Problem statement:
Nothing but the lines from the one with "秘密任務，重踏美國國土，將自己的女兒獻給美國" through the end of the records below should be written out, and each must match word for word.

▼

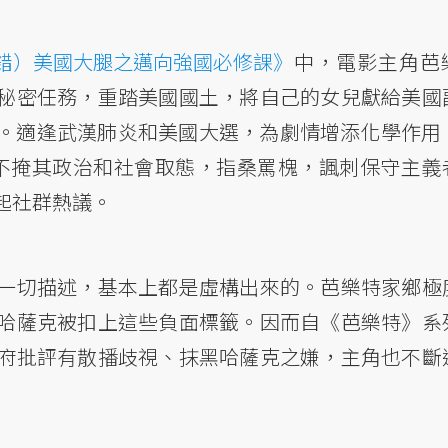
錯）美國大腿之邁向強國必修課》
中，電影主角芭
秘密任務，重踏美國國土，將自己的女兒獻給美國
。適逢武漢肺炎和美國大選，為劇情增添化學作用
不掩其政治和社會取態，指桑罵槐，諷刺保守主義
起社群熱議。
一切描述，基本上都是虛構出來的。芭樂特家鄉極
哈薩克被扣上這些負面標籤。因而自《芭樂特》系
府批評有散播歧視、抹黑哈薩克之嫌，主角也不斷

▲

Output for this exercise:
秘密任務，重踏美國國土，將自己的女兒獻給美國
。適逢武漢肺炎和美國大選，為劇情增添化學作用
不掩其政治和社會取態，指桑罵槐，諷刺保守主義
起社群熱議。
一切描述，基本上都是虛構出來的。芭樂特家鄉極
哈薩克被扣上這些負面標籤。因而自《芭樂特》系
府批評有散播歧視、抹黑哈薩克之嫌，主角也不斷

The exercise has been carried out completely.